Unions Pitch Benefits Pact

Labor groups seek workforce standards for the proposed multi-use stadium in Knoxville through a community benefits agreement.

by scott barker • September 22, 2022

A team of labor organizations has developed a formal community benefits agreement they would like to reach with the developers of the proposed multi-use stadium near the Old City.

Smokies' owner Randy Boyd's team says community benefits are already part of the development plan.

The Knoxville Construction & Building Trades Council and the Knoxville-Oak Ridge Area Central Labor Council want to get Boyd Sports and GEM Community Development Group to enter into a binding contract establishing labor and workforce standards for the project.

The two labor councils have yet to approach the developers, but a representative spoke to City Council on Thursday to elicit support for an agreement.

Chris O’Keefe, business manager for Ironworkers Local 384, emphasized the need to use local labor for the construction jobs created by the project. 

“If we’re going to give this money to a contractor to build this here in Knoxville, they need to be local,” he said.

Tennessee Smokies owner and University of Tennessee President Randy Boyd has proposed a publicly funded, multi-use stadium for his AA minor-league baseball team and other local uses, including a home field for Knoxville’s new soccer club, on land he’s assembled along Jackson Avenue east of Hall of Fame Drive. 

Boyd plans to donate the land, appraised at $10 million, for the stadium’s footprint. He has formed GEM Community Development Group to build privately financed, mixed-use development on his land surrounding the stadium. The stadium is estimated to cost $80.5 million, with the private development representing an investment of more than $100 million at first.

A community benefits agreement is a formal, legally binding contract outlining specific improvements that an individual development must provide. 

Community organizations typically seek to require a developer to include public amenities and programs in exchange for their support. Provisions can include wage minimums, job training programs, minority contractor requirements, funding for community organizations, the construction of energy efficient buildings and more. The enforceable agreements are made between the developer and community organizations or a consortium of stakeholders, not governments. 

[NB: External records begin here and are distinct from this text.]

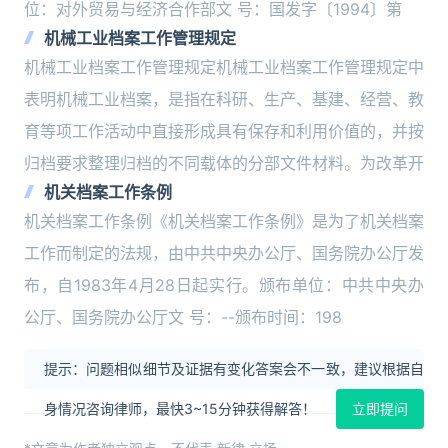
位：对外贸易与经济合作部文 号：国发字〔1994〕第
机械工业档案工作管理规定
机械工业档案工作管理规定机械工业档案工作管理规定中
表明机械工业档案，是指在科研、生产、基建、经营、教
育等项工作活动中直接形成具有保存和利用价值的，并按
归档要求整理归档的不同载体的分部文件材料。为改革开
机关档案工作条例
机关档案工作条例《机关档案工作条例》是为了机关档案
工作而制定的法规，由中共中央办公厅、国务院办公厅发
布，自1983年4月28日起实行。颁布单位：中共中央办
公厅、国务院办公厅文 号：--颁布时间：198
提示：问题相似细节及证据有变化答案会不一致，建议根据自
身情况咨询律师，最快3~15分钟获得解答！
立即提问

Community benefits agreements have been used during the past two decades for similar projects in cities such as Los Angeles, New York, Pittsburgh, Atlanta and Nashville.

According to a news release sent out before the Council meeting, the labor groups said they want basic written agreements to ensure the project provides access to good jobs, training and long-term career paths for workers.

The agreement as proposed would:

  • Establish a wage floor of $15.50 an hour for stadium workers.
  • Establish a targeted hiring program, including dedicated staff to help connect individuals with barriers to employment to future job opportunities.
  • Establish jobs and workforce standards for stadium construction.
  • Require construction managers to give priority to contractors and subcontractors that participate in a U.S. Department of Labor-certified apprenticeship program and provide Affordable Care Act-compliant health insurance for employees.
  • Provide mandatory safety training for construction workers and supervisors.
  • Establish a labor advisory committee to oversee implementation of the community benefits agreement and produce an annual report to the public.

O’Keefe said the union representatives would like to meet with Boyd and his development team to discuss the possibility of reaching an agreement.

Boyd, however, has been cool to the notion of a comprehensive community benefits agreement. Instead, he has entered into formal agreements with longstanding community organizations, including the Knoxville Area Urban League and the Beck Cultural Exchange Center. One focus has been on investing in East Knoxville parks, playgrounds and programs for children and young adults.

Earlier on Tuesday, Knox County Schools announced that the Boyd Foundation, Boyd’s family philanthropic vehicle, will provide a $650,000 gift to reimagine the outdoor learning space at Green Magnet Academy, which is perched on the hill overlooking the stadium site. The gift was made in coordination with Knox Education Foundation.

The Urban League is helping to identify and prepare minority-owned businesses that can work as subcontractors on the project. Some of the arrangements include provisions often found in community development agreements.

“The developers of the proposed stadium already have pledged a wide range of community benefits that will result from the stadium,” Steve Davis, president of GEM Community Development Group, said in a statement. “The developers anticipate contracting with a large number of private companies to build the stadium and its surrounding amenities. 

“We fully anticipate they will pay market-rate wages, some of which will be higher than $15.50 per hour,” he continued, noting that the Urban League is helping to recruit employees and, if necessary, offer job training. “We anticipate that employees of the facility after it is built also will make market-rate wages.”

Councilwoman Amelia Parker, the Council member who has been the most vocal in her support for a community benefits agreement, said she looks forward to learning more details about the labor organizations’ proposal.

“I’m glad they’ve finally come forward with a proposal,” she said after the meeting. “I support their efforts.”

The unions’ proposal comes as the decision-making process for the stadium is moving toward a conclusion. The city-county Sports Authority is meeting next Tuesday, though the agreements and financial plans needed to proceed are not expected to be ready at that time. County Commission and City Council will have the ultimate say on whether to build the stadium.